Using an interface device, a user can interact with an environment displayed by a computer system to perform functions and tasks on the computer, such as playing a game, experiencing a simulation or virtual reality environment, using a computer aided design system, operating a graphical user interface (GUI), or otherwise influencing events or images depicted on the screen. Common human-computer interface devices used for such interaction include a joystick, mouse, trackball, steering wheel, stylus, tablet, pressure-sensitive ball, or the like, that is connected to the computer system controlling the displayed environment.
In some interface devices, haptic feedback is also provided to the user, also known as “force feedback.” These types of interface devices can provide physical sensations which are felt by the user manipulating the physical object of the interface device. For example, the Force-FX joystick controller from CH Products, Inc. or the Wingman Force joystick from Logitech may be connected to a computer and provides forces to a user of the controller. Other systems might use a force feedback mouse controller. One or more motors or other actuators are used in the device and are connected to the controlling computer system. The computer system controls forces on the force feedback device in conjunction and coordinated with displayed events and interactions on the host by sending control signals or commands to the force, feedback device and the actuators.
In both force feedback devices and non-force feedback devices, it is important to accurately sense the position of the manipulandum moved by the user so that interactions displayed on the screen are accurately portrayed.
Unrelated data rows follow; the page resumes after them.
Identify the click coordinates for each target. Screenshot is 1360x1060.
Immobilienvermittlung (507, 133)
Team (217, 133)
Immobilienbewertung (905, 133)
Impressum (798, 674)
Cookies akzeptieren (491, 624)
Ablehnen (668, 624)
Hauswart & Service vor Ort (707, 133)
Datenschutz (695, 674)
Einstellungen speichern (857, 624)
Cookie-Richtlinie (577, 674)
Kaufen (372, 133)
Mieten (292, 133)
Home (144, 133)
Furthermore, the determination of forces in force feedback devices often depends on the position of the manipulandum so that accurate sensed position is critical for realistic force feedback.
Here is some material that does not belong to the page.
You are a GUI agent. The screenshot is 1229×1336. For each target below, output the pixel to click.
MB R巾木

Thus, all interface devices require some sort of position sensor (or sensors) in order to read the input position of the manipulandum (“end effector”). Sometimes the position sensors are connected directly to the end effector itself. However, in other cases the sensor is actually connected through a mechanical transmission to the end effector. For example, a gear transmission, capstan drive (cable) transmission, or belt drive transmission can be used. The purpose of the transmission, as far as the position sensor is concerned, is to amplify the range of motion that the sensor can detect and allow the use of lower resolution sensors, which are typically less expensive. A mechanical transmission may also be used to amplify forces output by the actuators of the force feedback device. The transmission for a sensor can be the same transmission as an actuator uses; several different joystick devices use this method, such as the device described in copending patent application Ser. No. 09/138,304, which provides a, sensor connected to an, actuator shaft. In other devices, an independent mechanical transmission dedicated to the sensor can be used.
In either of these cases, there is the possibility of position slip occurring in the transmission, where the end effector moves some distance without the sensor detecting that movement or inaccurately detecting that movement; e.g., a gear skips teeth, a belt or cable slips on a pulley, etc. When a relative position sensor is used in the device, such as a quadrature encoder, this position slip should be detected or the device will be unable to determine an accurate position for the end effector when slip occurs. The problem is amplified for force feedback devices because they often operate in a limited workspace and depend on the ability to determine the absolute device position in the limited workspace. Furthermore, some forces output by the device are based on an accurate position of the manipulandum, so that the forces can become discontinuous or distorted if position slip occurs.